Legend11 said:
Actually to clear some things up the Xbox does not have a 766Mhz Celeron, it has a modified Pentium 3 running at 733 Mhz. It's main difference from a Celeron is that it has an 8-way set associative L2 cache instead of the 4-way set associative cache of the Celeron. That makes it about 10% faster than a Celeron. The Gamecube's cpu is based on a Power PC 750, a regular Celeron running at 733 Mhz beats a Power PC 750 running at 500 Mhz. Now since the Gamecube's Power PC cpu is running slower than 485 Mhz and the Xbox's cpu is 10% faster than a Celeron it's *extremely* likely that the Xbox's cpu is more powerful than the Gamecube's. What I'm trying to say is that maybe you should give up this argument because the Xbox has a more powerful GPU, CPU, more ram, and superior sound, built in ethernet, and a built in harddrive. Of course you don't have to believe me since I'm providing a link to Anandtech to confirm it. |
The Gekko is a custom processor based on the PowerPC G3 (750) architecture but has an advanced instruction set (50 instructions added) larger L2 cache and an advanced bus to handle the fast 1T-SRAM in the Gamecube. If you're calling the Gekko.
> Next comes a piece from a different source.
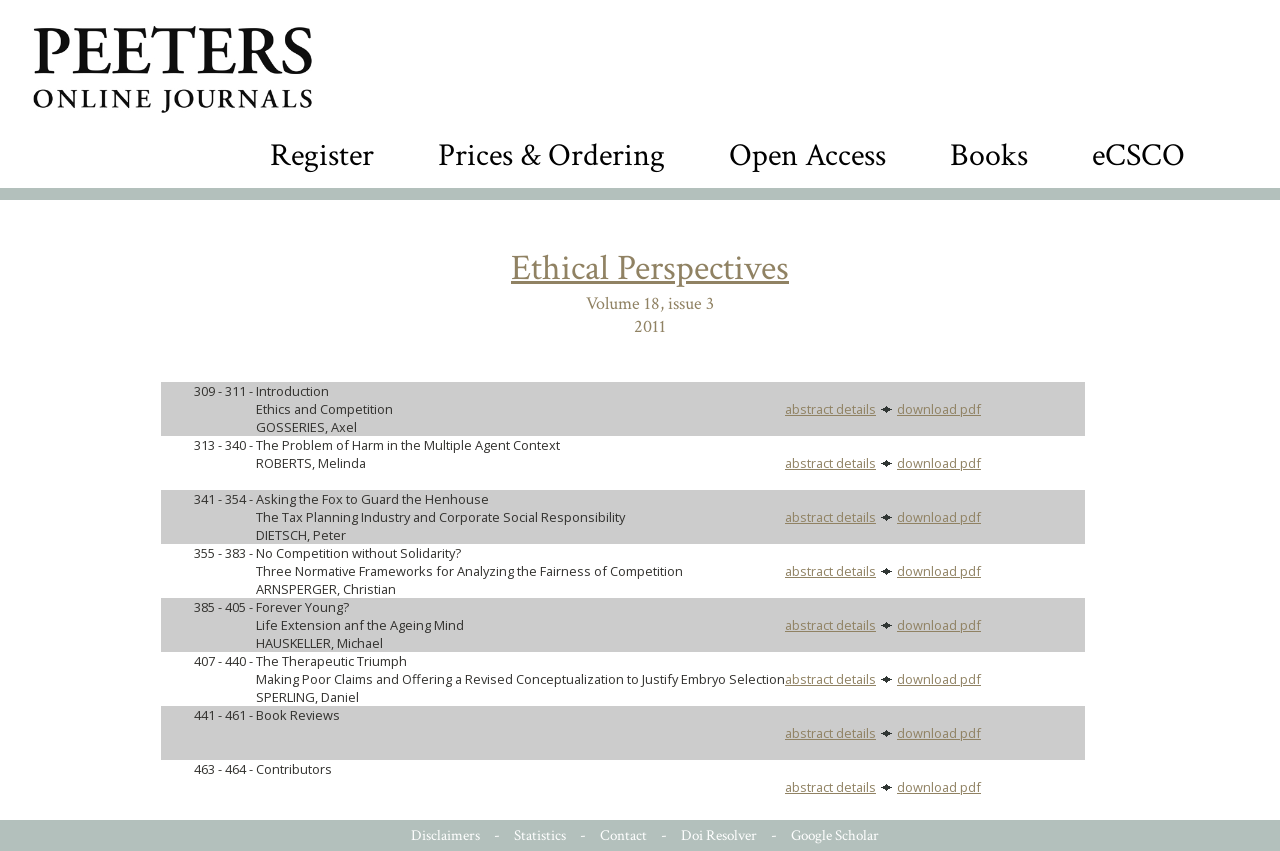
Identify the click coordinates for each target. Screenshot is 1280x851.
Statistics (540, 835)
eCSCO (1138, 155)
At the time the G3 was considered (approximately) 1.5 times as powerful per clock cycle as a Pentium 3 and the G4 was considered twice as powerful as a Pentium 4.
If you didn't realize it this is the same core that both the PS3 and XBox 360 CPUs are based off of and by your logic my 3 year old Pentium 4 3GHz is more powerful than either the PS3 or XBox 360's CPU; trust me it isn't.